Lol no. I sorta agree with your second statement. But give the Charlos, and Spence's a few years and Nelo should have some scalps to try and collect


----------



## Hands of Iron (Jun 27, 2012)

MichiganWarrior said:


> Lol no


JCC was arguably more accomplished than either of them at 25, it's Floyd's longevity that has seen him come out in front for a lot of people now.

By 25, had already administered an all-time clinical beatdown of favored Edwin Rosario (Top 5 P4P) moving to 135 and had ran through Rocky Lockridge (beat Eusebio Pedroza and Wilfredo Gomez), Mario Martinez (beat Azumah Nelson), Roger Mayweather, Juan Laporte and Ruben Castillo at 130. At this point of his career, he was considered the best fighter in the sport if not second only to Iron Mike hysteria. He'd keep it going up to and through Meldrick Taylor but then it became about Don King, 100-0 and taking soft touches. He still fought Whitaker though.


----------



## quincy k (Oct 4, 2013)

TFG said:


> You don't know anything, please stop telling me what has happened.
> 
> So you thought that after Oscar had talked about a 90-10 cut that he was going to accept 55-45 split of the purse? It makes much more sense for them to drop the belt - the fact you can't consider this at all shows that you don't need to be taken seriously.
> 
> ...


as opposed to you knowing something because of some "good source" that said some shit went down?

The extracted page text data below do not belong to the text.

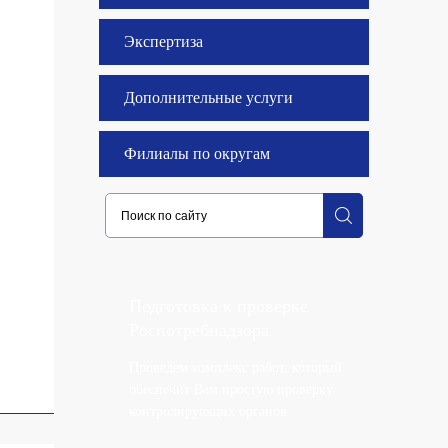
Экспертиза
Дополнительные услуги
Филиалы по округам
Подготовка к проверке
Роспотребнадзора
Проведем комплекс работ, который
обеспечит Вам простую проверку
контролирующих органов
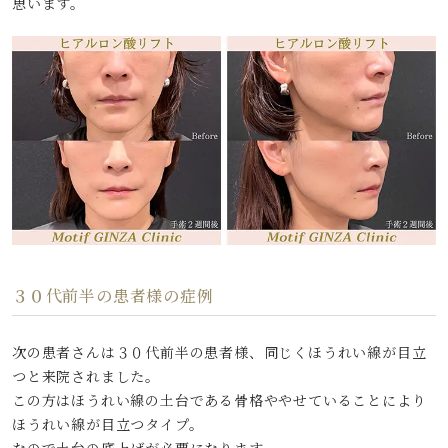
思います。
３０代前半の患者様の症例
次の患者さんは３０代前半の患者様、同じくほうれい線が目立
つと来院されました。
この方はほうれい線の土台である骨格ややせていることにより
ほうれい線が目立つタイプ。
なので土台の底上げが必要になります。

like is said before on numerous occasions

the canelo/golovkin fight is not going to get made and they will both be fighting different opponents because, as 99 percent of the poeple that post here will agree, canelo and gbp do not want to fight golovkin

now if you want to bet smoething on this, the fact that canelo and golokvin are not fighting each other next, i have no problem taking whatever it is that you want to lose

because that is excalty what is going to happen...the fact that you and your good source, shit-went-down bullshit is going to lose


----------



## pipe wrenched (Jun 4, 2013)

Hands of Iron said:


> Floyd at 25 had just sealed the deal on his (ATG) standing at 130 by utterly dominating undefeated Diego Corrales as a 2-1 underdog and was taking fights against Jose Luis Castillo to determine who the best lightweight in the world was (it created a new lineage actually). When he went into "Mayweather Business Mode", he was a four division champion - lineal at 130, 135, 147 - and had been a Top 5 P4P fighter for nearly 10 years.


Floyd also had a hand in the creation, and initial success of HBO's 24/7 series. Floyd and Oscar was the 1st one...

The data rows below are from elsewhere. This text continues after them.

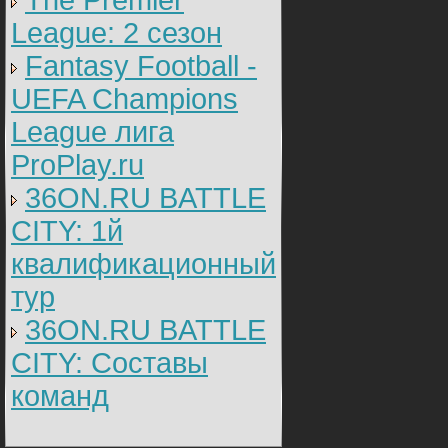
The Premier
League: 2 cезон
Fantasy Football -
UEFA Champions
League лига
ProPlay.ru
36ON.RU BATTLE
CITY: 1й
квалификационный
тур
36ON.RU BATTLE
CITY: Составы
команд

Couldn't have hurt either.....


----------



## TFG (Jul 23, 2013)

quincy k said:


> as opposed to you knowing something because of some "good source" that said some shit went down?
> 
> like is said before on numerous occasions
> 
> ...


Yeah exactly that, I'm telling you what I've heard from a good source who has inside knowledge. You don't have any inside knowledge, so him > you.

Why do you keep talking about other people on the forum, can you not give your opinion without trying to verify if with other people's opinions? Bit of a complex you got going there.

I don't really care if they fight next, but as a boxing fan, I am hoping for it to happen. You are hoping it doesn't happen just so you can shit on Canelo and win an internet battle. Pathetic fan boy.

Get a fucking life.


----------



## MichiganWarrior (Jun 4, 2013)

> Get a fucking life.


Quincy just got bitch slapped










Put ur glasses back on


----------



## quincy k (Oct 4, 2013)

TFG said:


> Yeah exactly that, I'm telling you what I've heard from a good source who has inside knowledge. You don't have any inside knowledge, so him > you.
> 
> Why do you keep talking about other people on the forum, can you not give your opinion without trying to verify if with other people's opinions? Bit of a complex you got going there.
> 
> ...


where am i shitting on canelo?

and i dont think khan/canelo was 90/10 so there goes your "good source" shit-went-down 90/10, 55/45 garbage theory youre trying to spew here.

http://www.totalsportek.com/boxing/khan-vs-canelo-purse/

just stfu, already


----------



## TFG (Jul 23, 2013)

quincy k said:


> where am i shitting on canelo?
> 
> and i dont think khan/canelo was 90/10 so there goes your "good source" shit-went-down 90/10, 55/45 garbage theory youre trying to spew here.
> 
> ...


You've been shitting on Canelo the entire thread, why you are even disputing that is retarded. You've said multiple times that he doesn't want the GGG fight because he knows he cant win or whatever. Complete fucking assumptions.

I never said Khan/Canelo was 90/10 you idiot.

When Oscar was asked about GGG he said something ridiculous about the purse split, indicating that they were only fighting if they had the lion share of the purse, which is why it was no surprise when they vacated. That wasn't from my source you mong, it was from De La Hoya.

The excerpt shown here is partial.